◆ **What you need to do**
Everything from the line that contains "uire la carriera." to the end of the records below, both lines included, should be transcribed exactly and returned alone.

◆ **Task input**

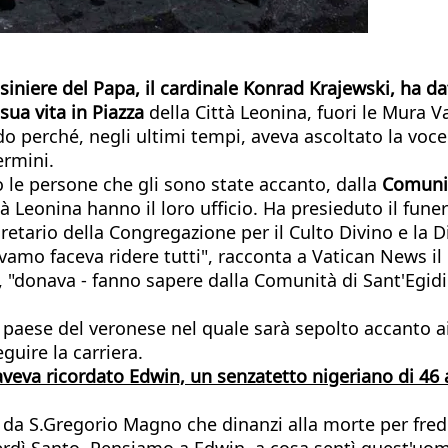
siniere del Papa, il cardinale Konrad Krajewski, ha d
sua vita in Piazza
della Città Leonina, fuori le Mura V
do perché, negli ultimi tempi, aveva ascoltato la voce
ermini.
 le persone che gli sono state accanto, dalla
Comunit
tà Leonina hanno il loro ufficio. Ha presieduto il funer
etario della Congregazione per il Culto Divino e la D
evamo faceva ridere tutti", racconta a Vatican News il
, "donava - fanno sapere dalla Comunità di Sant'Egidi
, paese del veronese nel quale sarà sepolto accanto a
uire la carriera.
aveva ricordato Edwin, un senzatetto nigeriano di 46 
 da S.Gregorio Magno che dinanzi alla morte per fr
dì Santo. Pensiamo a Edwin, a cosa sentì quest'uomo,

◆ **Worked solution**
uire la carriera.
aveva ricordato Edwin, un senzatetto nigeriano di 46 
 da S.Gregorio Magno che dinanzi alla morte per fr
dì Santo. Pensiamo a Edwin, a cosa sentì quest'uomo,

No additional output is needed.